Eberhardt has received numerous awards:
- National Academy of Education Spencer Postdoctoral Fellowship, 1995.
- Awarded for active contributions and efforts in researching prejudice and discrimination faced by Black students in academic settings.
- Irvine Postdoctoral Teaching Fellowship, September 1995 - June 1996.
- Junior Faculty Fellowship at Yale University, 1997.
- Distinguished Alumnae Award at the University of Cincinnati, 2002.
- Junior Faculty Professional Development Award at the Research Institute of Comparative Studies in Race and Ethnicity (RICSRE) of Stanford University, 2003- 2004.
- Residential Fellow – Center for Advanced Study in the Behavioral Sciences at Stanford, CA, 2005-2006.
- Gordon and Pattie Faculty Fellow at Stanford University in the School of Humanities and Sciences, 2006-2007.
- Dean’s Award for Distinguished Achievements in Teaching at Stanford University, 2006-2007 and 2010-2011.
- Clayman Institute for Gender Research at the Faculty Research Fellow at Stanford University, 2010-2011.

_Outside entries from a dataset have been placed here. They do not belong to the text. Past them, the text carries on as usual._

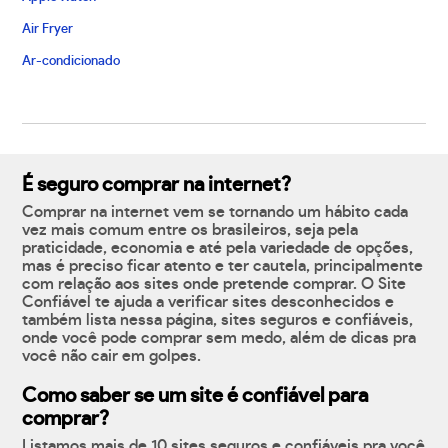
Air Fryer
Ar-condicionado
É seguro comprar na internet?
Comprar na internet vem se tornando um hábito cada
vez mais comum entre os brasileiros, seja pela
praticidade, economia e até pela variedade de opções,
mas é preciso ficar atento e ter cautela, principalmente
com relação aos sites onde pretende comprar. O Site
Confiável te ajuda a verificar sites desconhecidos e
também lista nessa página, sites seguros e confiáveis,
onde você pode comprar sem medo, além de dicas pra
você não cair em golpes.
Como saber se um site é confiável para
comprar?
Listamos mais de 10 sites seguros e confiáveis pra você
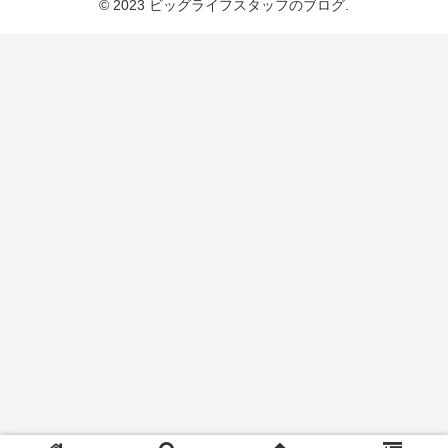
© 2023 ビッグライフスタッフのブログ.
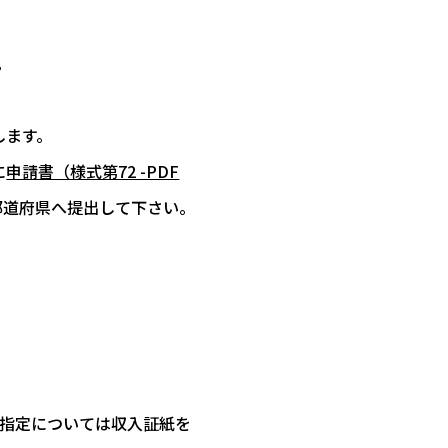
。
します。
に
申請書（様式第72 -PDF
都道府県へ提出して下さい。
県指定については収入証紙を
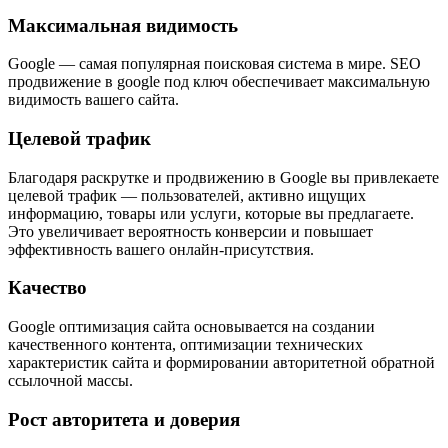
Максимальная видимость
Google — самая популярная поисковая система в мире. SEO
продвижение в google под ключ обеспечивает максимальную
видимость вашего сайта.
Целевой трафик
Благодаря раскрутке и продвижению в Google вы привлекаете
целевой трафик — пользователей, активно ищущих
информацию, товары или услуги, которые вы предлагаете.
Это увеличивает вероятность конверсии и повышает
эффективность вашего онлайн-присутствия.
Качество
Google оптимизация сайта основывается на создании
качественного контента, оптимизации технических
характеристик сайта и формировании авторитетной обратной
ссылочной массы.
Рост авторитета и доверия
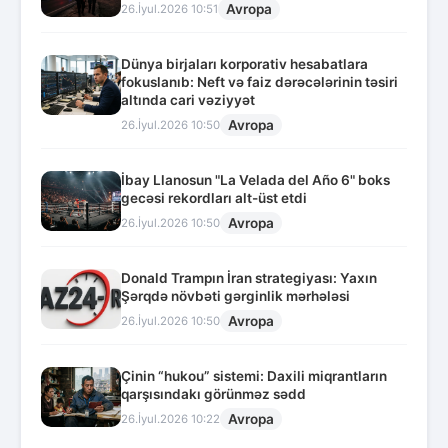
Avropa
26.İyul.2026 10:51
Dünya birjaları korporativ hesabatlara
fokuslanıb: Neft və faiz dərəcələrinin təsiri
altında cari vəziyyət
Avropa
26.İyul.2026 10:50
İbay Llanosun "La Velada del Año 6" boks
gecəsi rekordları alt-üst etdi
Avropa
26.İyul.2026 10:50
Donald Trampın İran strategiyası: Yaxın
Şərqdə növbəti gərginlik mərhələsi
Avropa
26.İyul.2026 10:50
Çinin “hukou” sistemi: Daxili miqrantların
qarşısındakı görünməz sədd
Avropa
26.İyul.2026 10:22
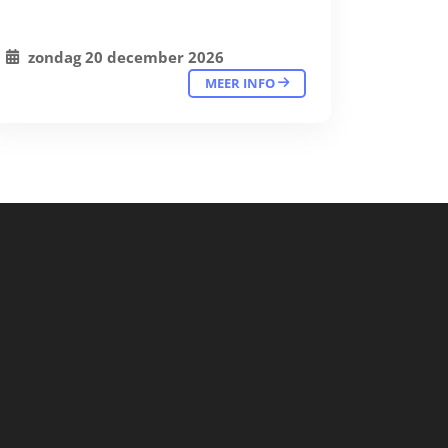
zondag 20 december 2026
MEER INFO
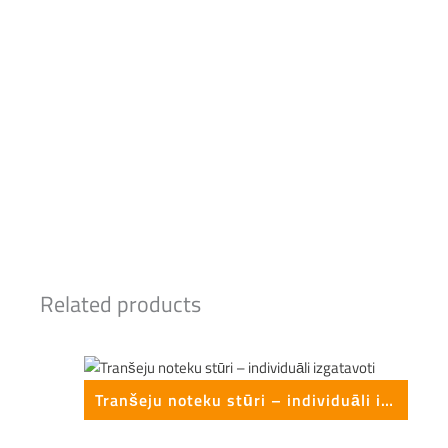
Related products
Tranšeju noteku stūri – individuāli izgatavoti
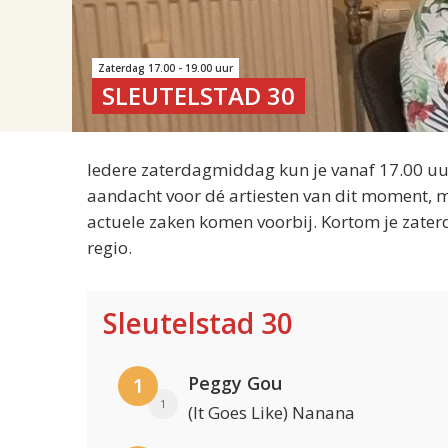
Zaterdag 17.00 - 19.00 uur
SLEUTELSTAD 30
Iedere zaterdagmiddag kun je vanaf 17.00 uur
aandacht voor dé artiesten van dit moment, m
actuele zaken komen voorbij. Kortom je zater
regio.
Sleutelstad 30
Peggy Gou
1
1
(It Goes Like) Nanana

- Institute for Research in the Social Sciences (IRiSS) Faculty Fellow at Stanford University, 2012-2013.
- MacArthur Fellowship from the John D. and Catherine T. MacArthur Foundation, 2014.
- Cozzarelli Prize from the Proceedings of the National Academies of Sciences of the United States of America, 2017.
- Awarded to her 2017 research team for outstanding contribution to their field.
- Robert B. Cialdini Prize from the Society for Personality and Social Psychology, 2018.
- Awarded to her 2017 research team for outstanding contribution to the field by showing social relevance using field methods.